We were far enough away from people that it almost felt private and they
welcomed us with singing. Talk about new
energy – they were loud, amazing, and did some dancing that made me want to
join in (I did, though not today). They
all wore the t-shirts that Jen had brought for them and put on such a show that
others were attracted to the scene, in particular a nasty German who pushed me
out of the way to film our porters. Wait
a second, buddy – this is OUR camp, not yours.
I was too tired to kick him.
Shira Camp - a perfect location. |
I had nasty acid reflux
tonight, probably from the diamox. I
threw up before dinner and felt quite a bit better, which was good (This would become a regular occurrence for me - I think I was throwing up before almost every meal by the end as a side effect of the medication and the altitude). We had cream of chicken soup and all sorts of
other wonderful treats, but all the food tasted like dirt and I had to force
myself to eat again. I heard this was a
side-effect of altitude and I’m really hoping that it goes away – having to not
enjoy eating and eating anyway for eight days would suck.
We took our diamox early and
I stopped drinking at dinner, so the sleeping was really very good. I did get up a few times, but not with the
frequency of the night before. People
who had climbed previously said it was important to get up during the night and
I’m glad I did – the stars outside were amazing and the snows up on the
mountain glowed in the dark. No camera
could capture that shot, but it will live forever in my dreams. She was there all night, watching over us –
encouraging us to keep going.
Kilimanjaro is one of the
most beautiful things in the world, especially by moonlight.
Some notes about our
fellow peeps:
- Jen loves to sing and has a gorgeous voice. She sang to me sometimes to keep me moving.

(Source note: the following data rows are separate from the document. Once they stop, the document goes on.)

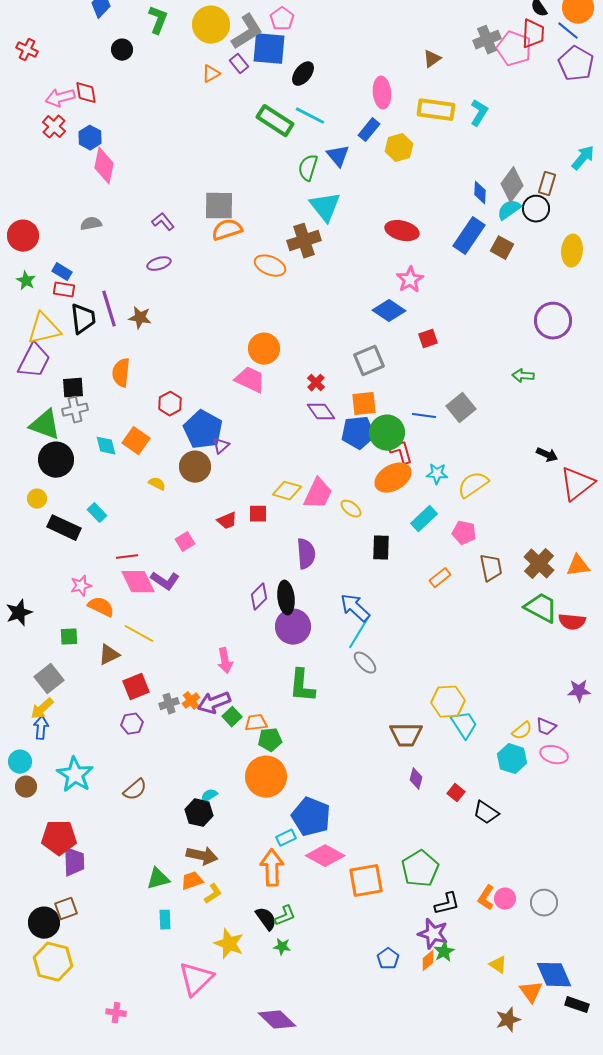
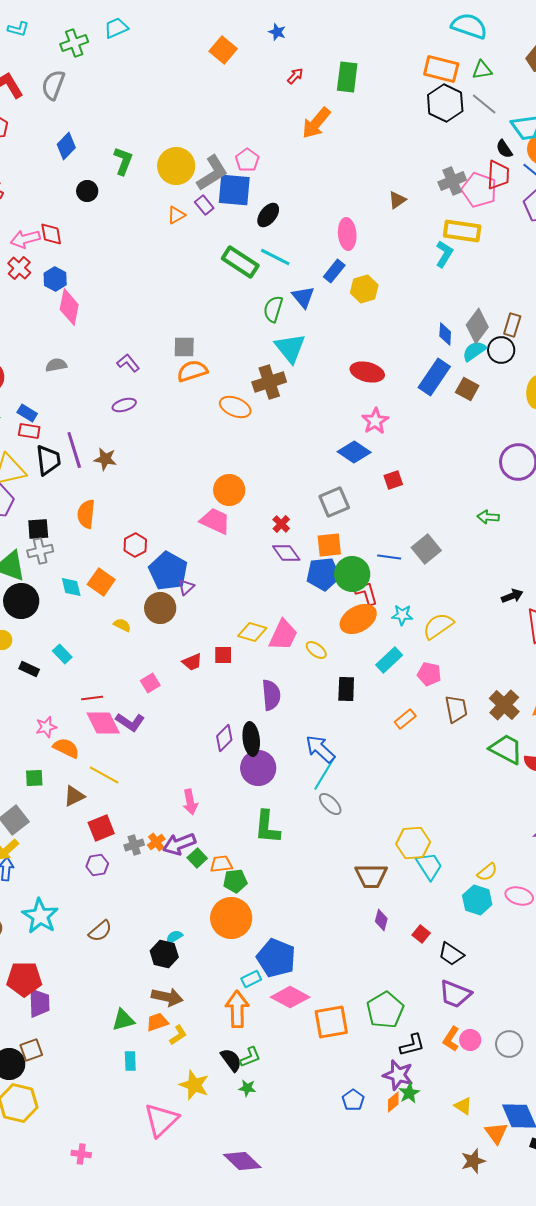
yellow rectangle: (436, 110) -> (462, 231), moved
gray square: (219, 206) -> (184, 347), size x0.7
black arrow: (547, 455) -> (512, 596), turned -45
black rectangle: (64, 528) -> (29, 669), size x0.6
purple trapezoid: (546, 727) -> (455, 994), moved, size x1.6

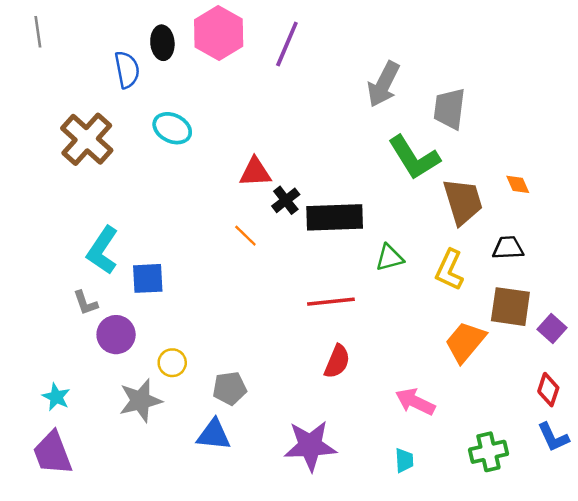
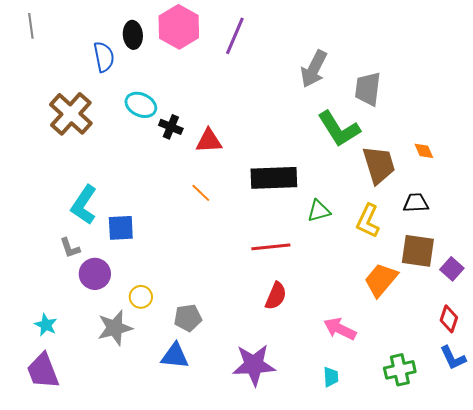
black cross: (286, 200) -> (171, 127), moved, turned -30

- Sandi is obsessed with ass. It’s really very funny.
- Tim is a wanderer and a very old soul – he doesn’t use his camera much, but each picture he takes has great meaning.
- Our politics are all similar and we mesh very well – it feels good to talk amongst ourselves.
- I don’t think I could ask for a better group.
Shira One was one of my
favorite camps, along with our last camp at Mweka.